Figure 1. Sustained anti-XMRV humoral immunity in mice chronically infected with XMRV.

(A) Neutralization assay was carried out using GFP-carrying XMRV as described previously , . Flow cytometry analysis of virus neutralization activities of plasma samples from XMRV-infected mice (P1F and P2F) is compared to those from a control mouse (6M). (B) Results from neutralization assay are summarized in percentage which was calculated as the reciprocal of infectivity with a maximum infectivity being determined by incubation of the virus with an uninfected mouse serum. Data from Parent 1 female (P1F), P1 male (P1M), P2F, P3F, and P3M are shown. (C) XMRV proteins were detected by Western blotting with plasma samples of XMRV-infected mice. Results from five (P1F, P1M, P2F, P3F, and P3M) mice and a control (p5F) are shown. Viral proteins, envelope, Env (gp70), capsid, CA (p30), envelope transmembrane, TM (p15E), and matrix, MA (p15) are indicated. XMRV antigen negative and positive are indicated as − and +, respectively. Blood samples were collected at 8 wk, 12 wk, 16 wk, 24 wk and 1 year p.i.

Figure 2. Detection of anti-XMRV antibodies in the offspring from XMRV-infected mice.

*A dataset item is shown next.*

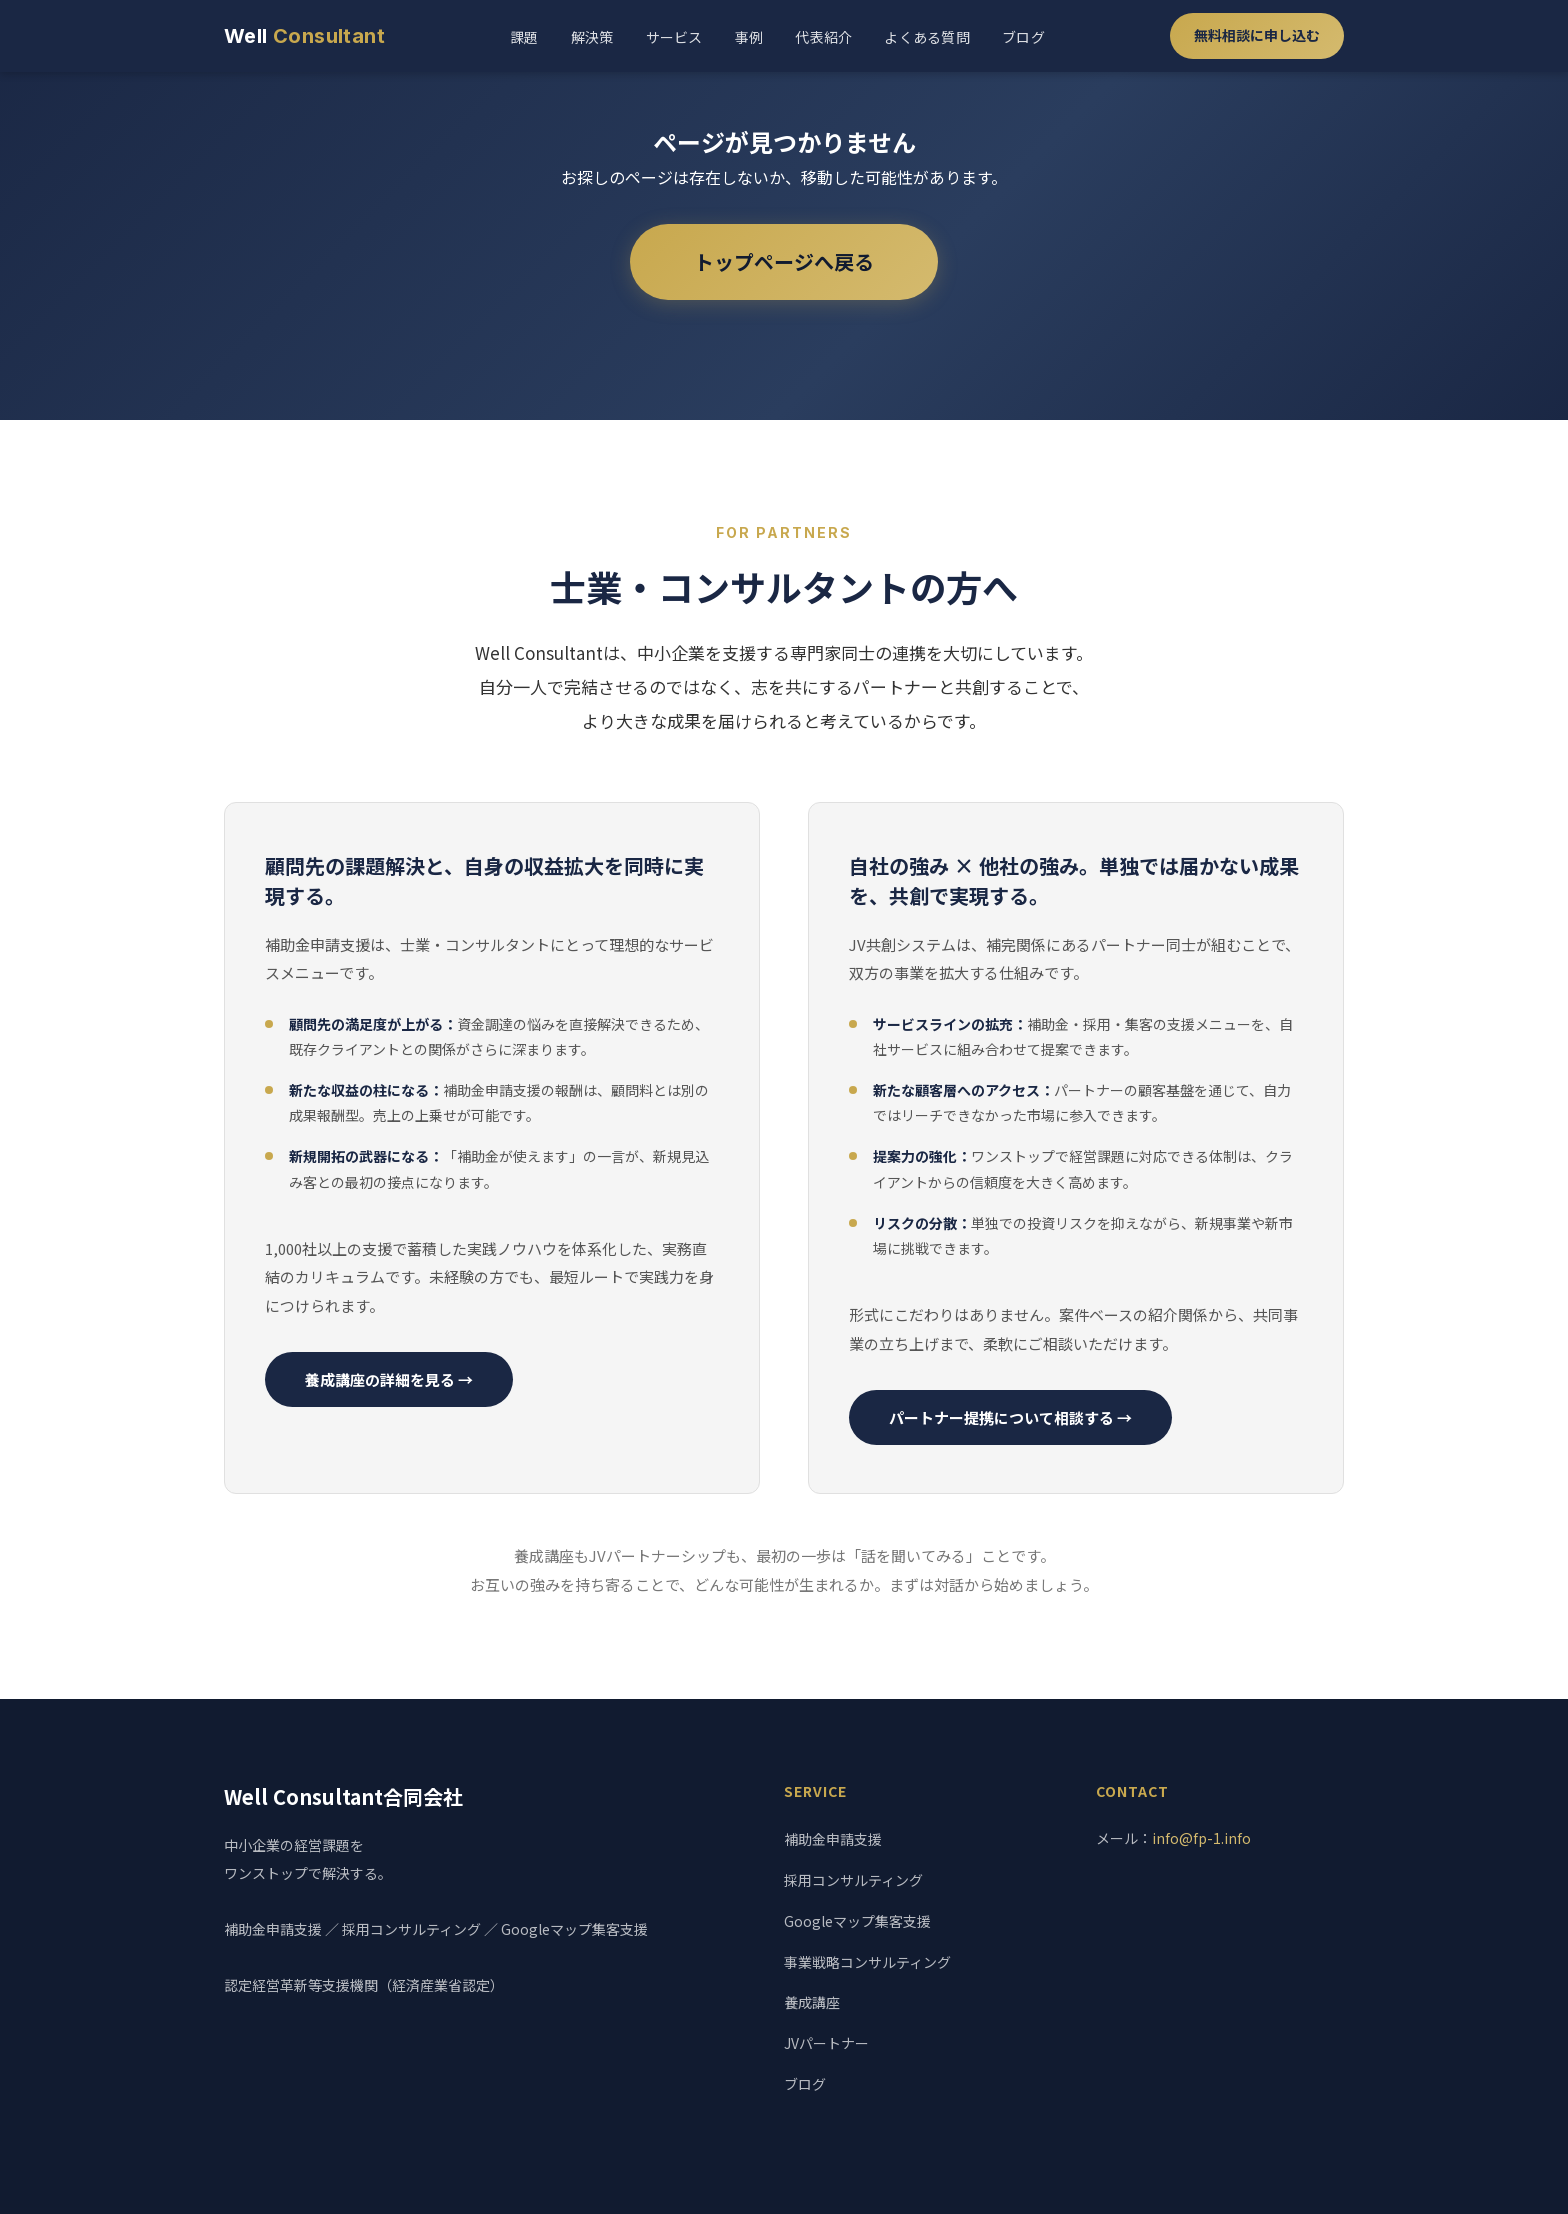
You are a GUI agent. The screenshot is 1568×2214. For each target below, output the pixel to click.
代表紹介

(A) Flow cytometry data from 293T cells is indicated as XMRV negative (−) control. XMRV-GFP virus was pre-treated with plasma samples from infected mice (XMRV positive (+) anti-XMRV), non-infected mice (XMRV positive (+) control), and offspring (B1, B7, and B9) at a dilution of 1∶20, and then used to infect 293T cells. Numbers shown in parentheses are the percentages of neutralization, which was calculated as the reciprocal of infectivity with a maximum infectivity being determined by incubation of the virus with an uninfected mouse serum. NA, not applicable. (B) XMRV proteins were detected by Western blotting. Data from mice infected with XMRV after 8 and 24 weeks p.i. as positive controls and three offspring (B1, B7, and B9) are shown. Sizes of expected viral proteins are indicated to the left side of the Western blotting: envelope glycoprotein, Env (gp70), capsid, CA (p30), transmembrane, TM (p15E), and matrix, MA (p15).

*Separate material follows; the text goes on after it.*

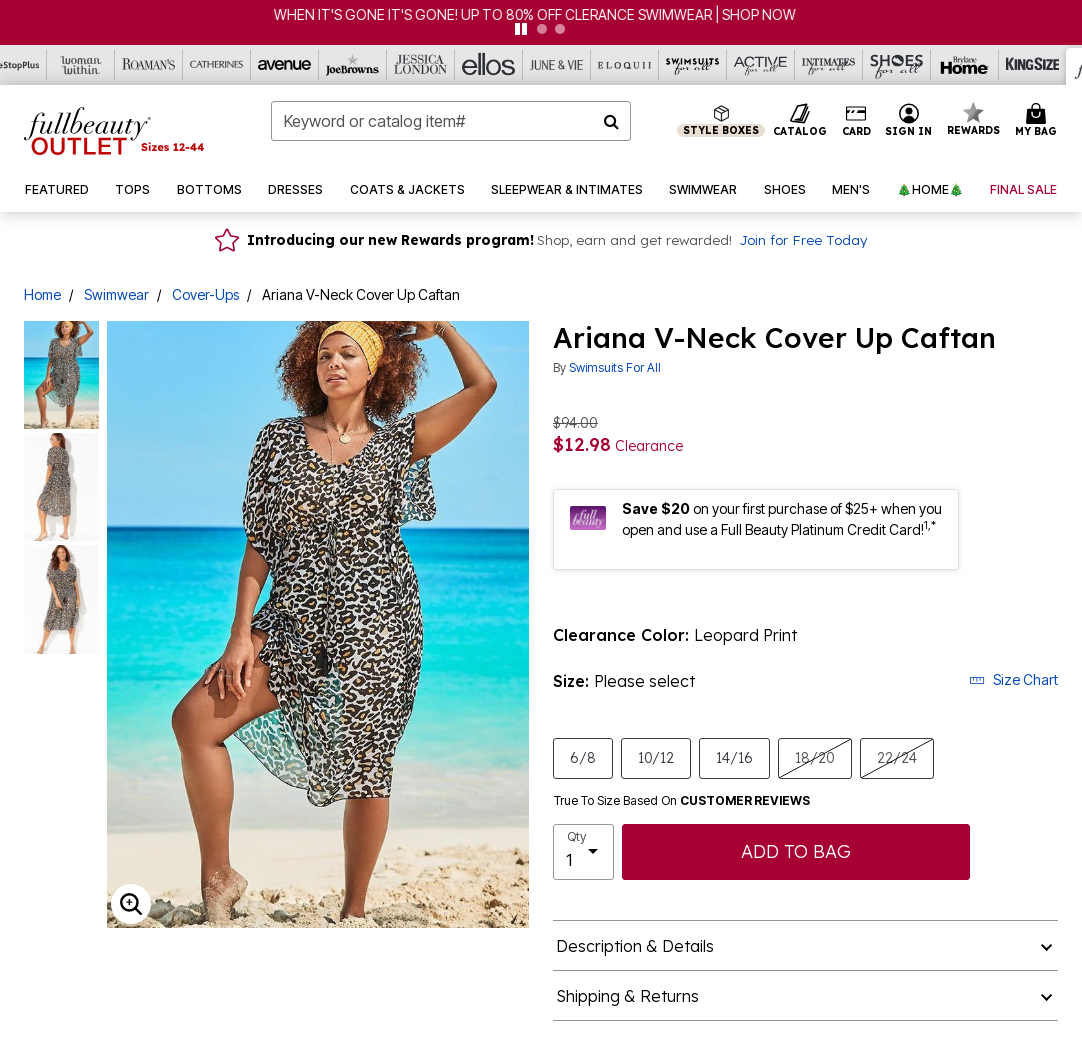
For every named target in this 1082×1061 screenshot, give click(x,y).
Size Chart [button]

Figure 3. Sequence analysis of env gene from XMRV proviral DNA-positive offspring samples.

(A) Nested-PCR, cloning, and sequence analysis were performed as described previously . The number of mutations in the env gene from lymph node and heart of the mouse B1 are summarized. A total of 2751 bp and 4366 bp were sequenced from lymph node and heart, respectively. (B) Schematic representation of XMRV Env with partial amino acid sequence of receptor binding domain (RBD) is shown. One Env isolate from heart (B1: GenBank accession no. JN987227) has one amino acid deletion of serine at position 148 in SU as boxed in blue. Amino acids from 1 to 33, from 34 to 444, and from 445 to 645 indicate signal peptide (SP), surface protein (SU), and transmembrane protein (TM), respectively. Variable regions (VRA, VRB, and VRC) are highlighted in gray. (C) Protein expression of wild-type XMRV Env and XMRV Env with S148 mutation was analyzed by Western blotting. Env protein was visualized with goat anti-MLV antibody (1∶2000, ATCC). Actin (1∶2000, sigma) was also detected as a loading control. Statistical analysis showed that protein expression was not statistically significant (p = 0.31). (D) Retroviral vectors pseudotyped with XMRV Env or XMRV Env with S148 mutation were produced by transient transfection in 293T cells. The transduction titer of retrovirus pseudotyped with XMRV Env or XMRV Env with a serine mutation is statistically significant (p = 0.009). Error bars indicate 95% confidence intervals.